A right-handed pitcher, Cloyd Boyer had an exceptional fastball when he got to the big leagues with the Cardinals, drawing comparisons to ace Mort Cooper, but he wasn’t the same after hurting his shoulder.

Boyer pitched in four seasons for the Cardinals and had a record of 15-18 with a 4.24 ERA. After his playing days, he had a long career as a major-league pitching coach and minor-league manager.

Baseball family

Born in Missouri’s Jasper County near Joplin, Cloyd was the oldest son of the 14 children of Vern and Mabel Boyer.

Cloyd and his six brothers all became professional baseball players. Cloyd, Ken and Clete reached the majors. Wayne, Lynn, Ron and Len spent all their time in the minors.

Ken and Clete were standout third basemen. Ken earned five Gold Glove awards with the Cardinals and won the National League Most Valuable Player Award in 1964 when the Cardinals were World Series champions. Clete played for the Yankees in five World Series, including in 1964 against Ken and the Cardinals.

The Boyer boys got their passion for baseball from their father Vern, who worked a variety of jobs, including marble-cutter and blacksmith, and helped build a lighted baseball diamond across the street from the family house in Alba, Mo.

“He bought us a couple of gloves that were nothing bigger than your hand and we used corn cobs for balls,” Cloyd recalled to the St. Louis Post-Dispatch. “He loved the game. If it hadn’t been for him, I would have never been in baseball.”

In 1944, when Cloyd was 17 and working for a farmer, Vern learned the Cardinals were conducting a tryout camp at nearby Carthage, Mo. “My father came and took me off the hay baler and carried me to the tryout camp,” Cloyd said in the book “Ken Boyer: All-Star, MVP, Captain.”

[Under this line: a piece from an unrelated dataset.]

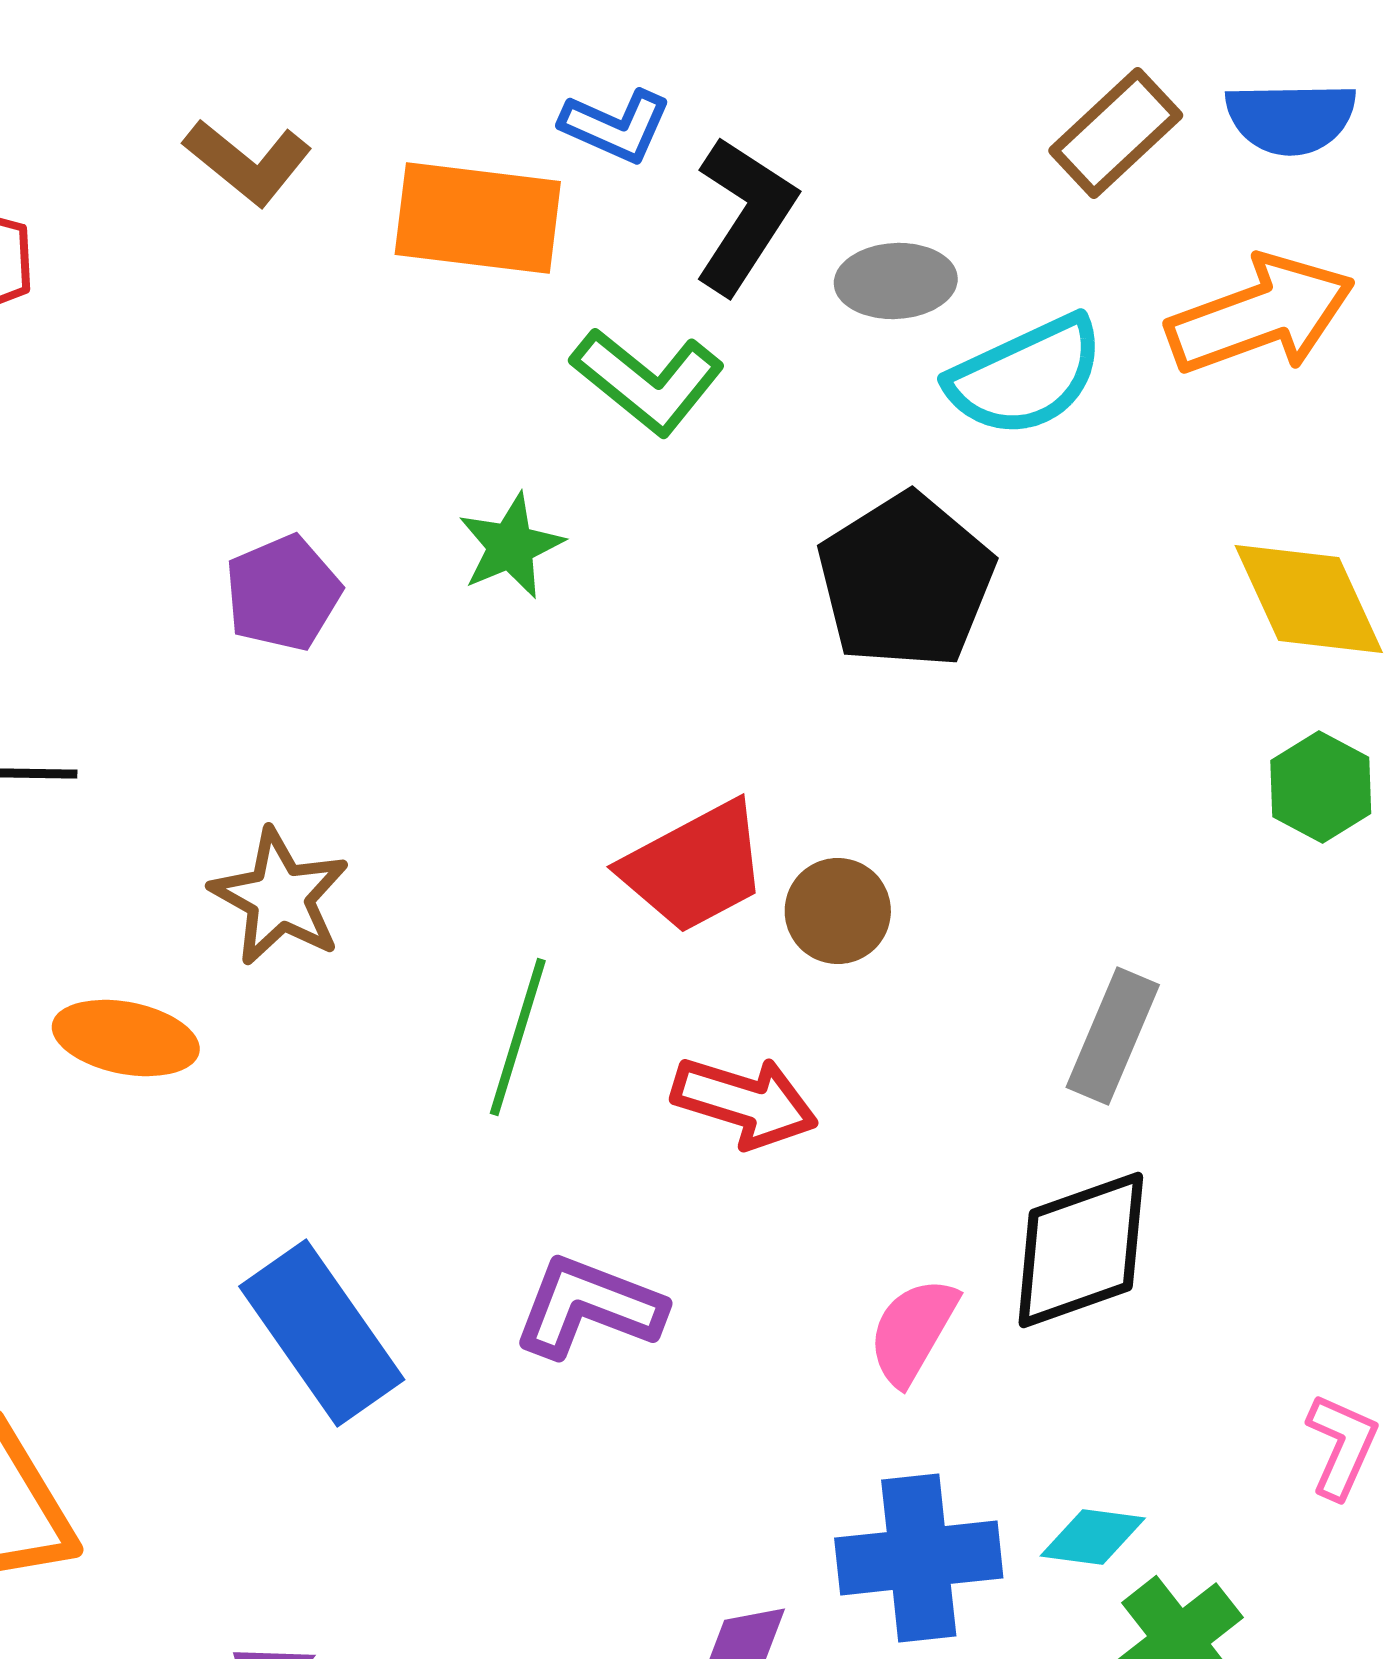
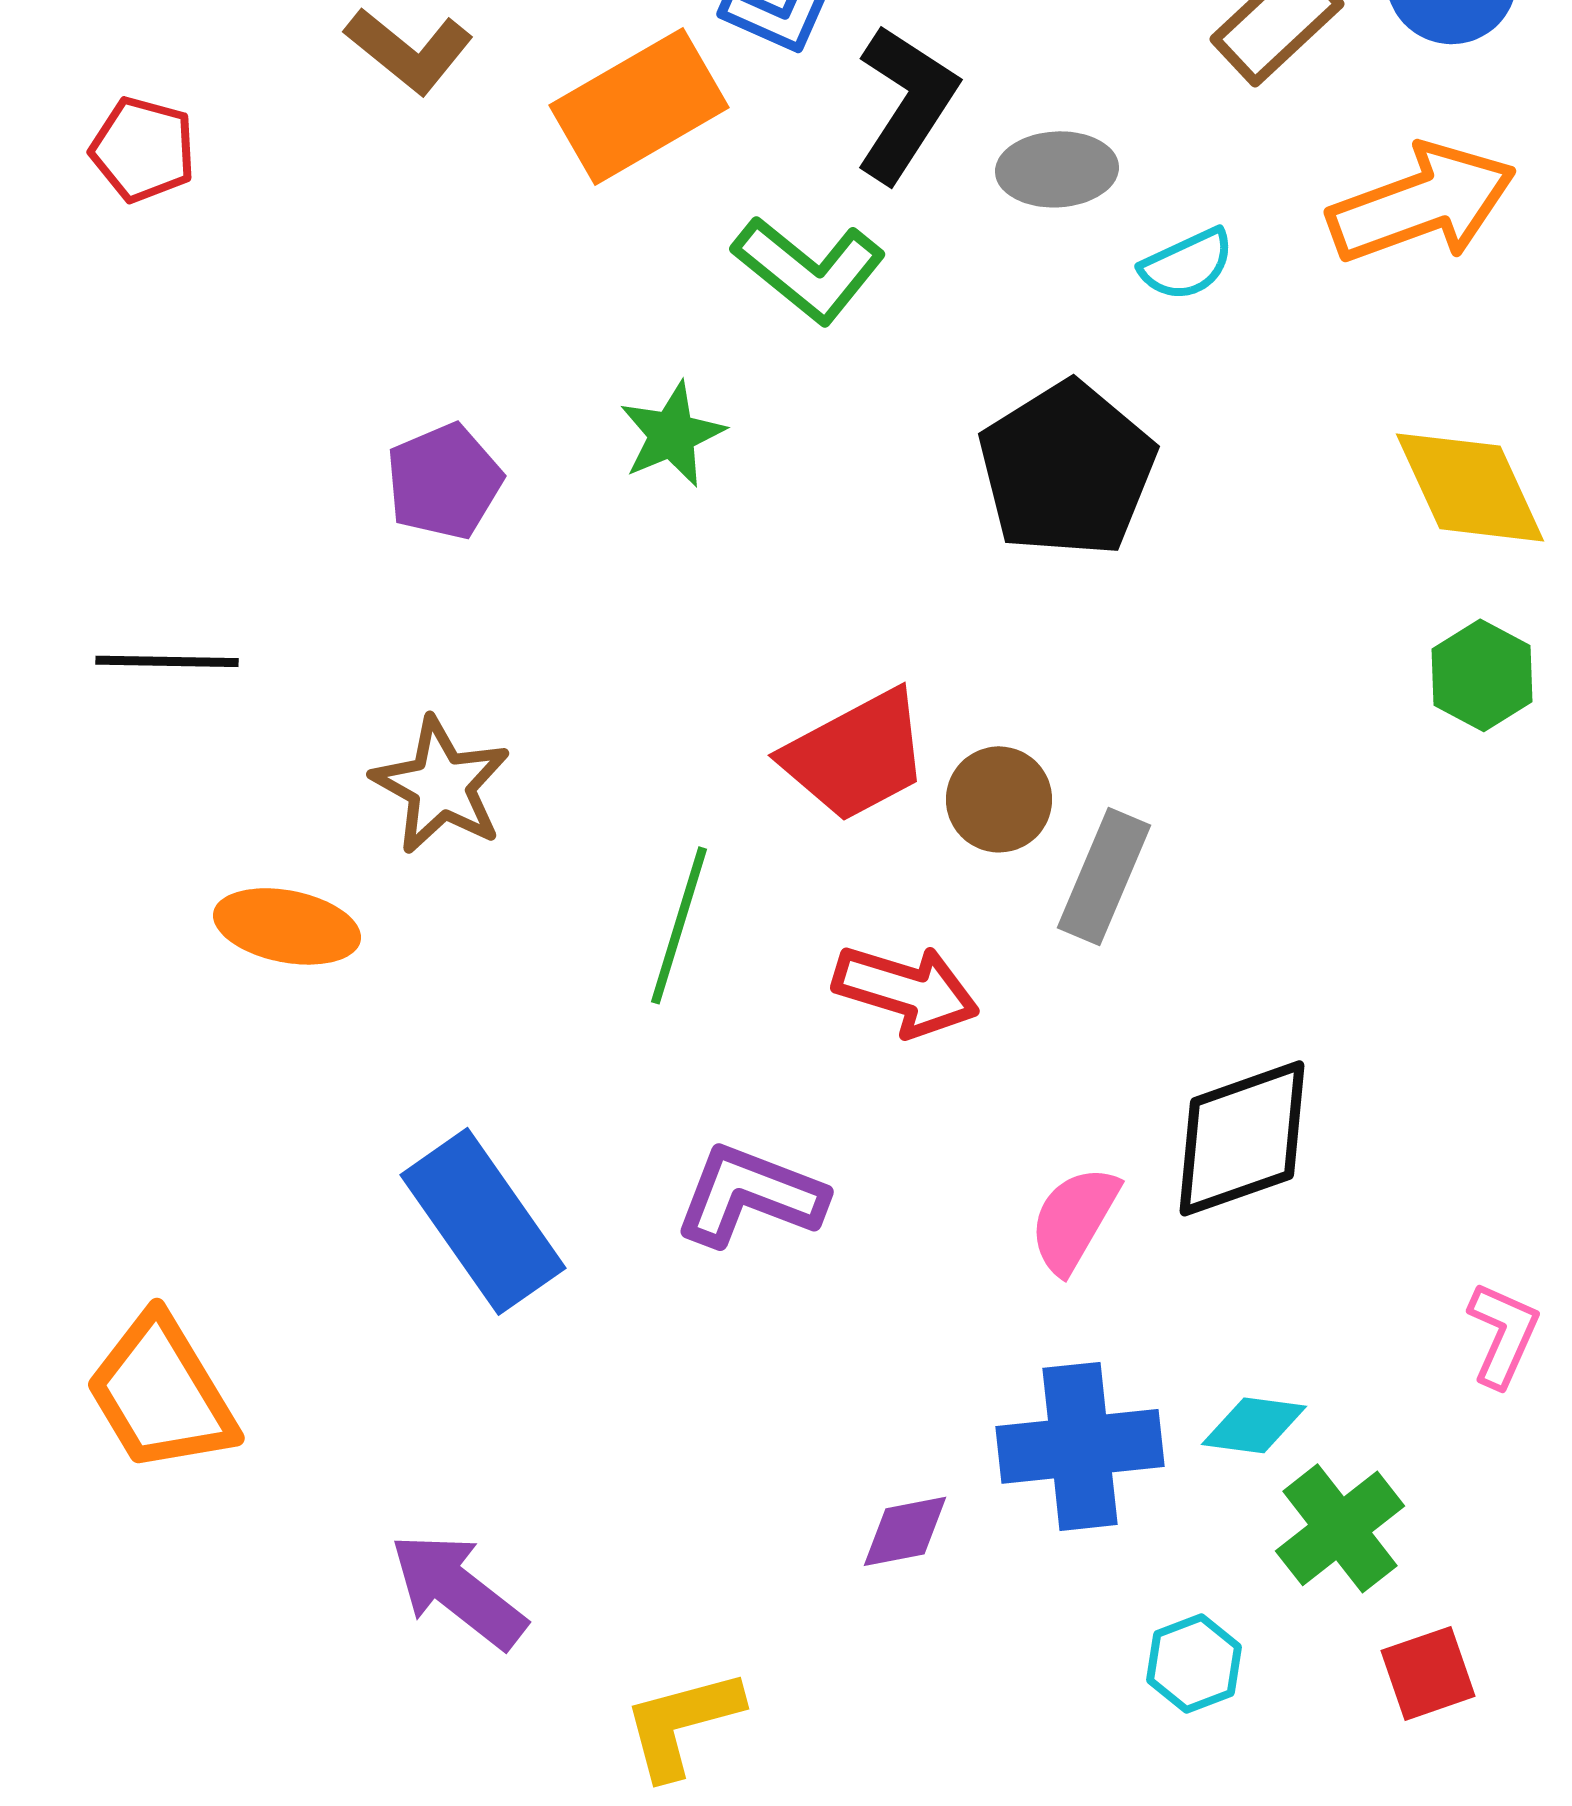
orange rectangle: (478, 218) -> (639, 106), turned -37
cyan semicircle: (1026, 376) -> (1187, 264), size x0.6
gray rectangle: (1113, 1036) -> (1104, 876), moved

Cardinals scout Runt Marr and administrator Walter Shannon, who were running the tryout camp, became impressed “the minute Boyer powered a throw to the plate from the outfield,” the Post-Dispatch reported. They met with Cloyd and his father in Alba that night and signed the teen to a contract.

Hard thrower

After his first season in the Cardinals’ farm system in 1945, Cloyd enlisted in the Navy when he turned 18 in September that year. He served for almost a year, including three months aboard the USS Iowa, and was discharged in time to pitch in five games in the minors at the end of the 1946 season.

Cloyd began an ascension in the Cardinals’ farm system with consecutive 16-win seasons in 1947 and 1948.

“Boyer has a terrific fastball,” Cardinals farm director Joe Mathes told The Sporting News in 1948.

Cloyd, 21, earned a spot on the Cardinals Opening Day roster in 1949.

Comparing Boyer to Johnny Beazley, who had 21 wins as a rookie for the 1942 Cardiinals, Bob Broeg of the Post-Dispatch wrote, “Cloyd was shy, almost bashful, when he came up to the Cardinals, but was not too shy to knock down a hitter who dug in too earnestly against his swift, side-armed fastball.”

Cloyd made his major-league debut on April 23, 1949, with two scoreless innings of relief against the Cubs, but was returned to the minors after three appearances. Boxscore

Tough guy

Boyer stuck with the Cardinals in 1950, beginning the season as a reliever and moving into the starting rotation in late July.

“There isn’t a veteran pitcher on my squad who can match the speed of Cloyd Boyer,” Cardinals manager Eddie Dyer told The Sporting News.

Dyer was impressed as much by Cloyd’s courage and poise as he was with his fastball.

On July 17, 1950, the Dodgers’ Carl Furillo lined a pitch that struck Boyer “hard on the right thumb, glanced off and slammed against his throat,” Dick Young of the New York Daily News reported.

Boyer retrieved the ball and threw to first base in time to get Furillo, but “almost fainted a moment later, gasping for breath,” the Daily News reported. “His mates had him lie on the hill for several minutes, regaining his wind.”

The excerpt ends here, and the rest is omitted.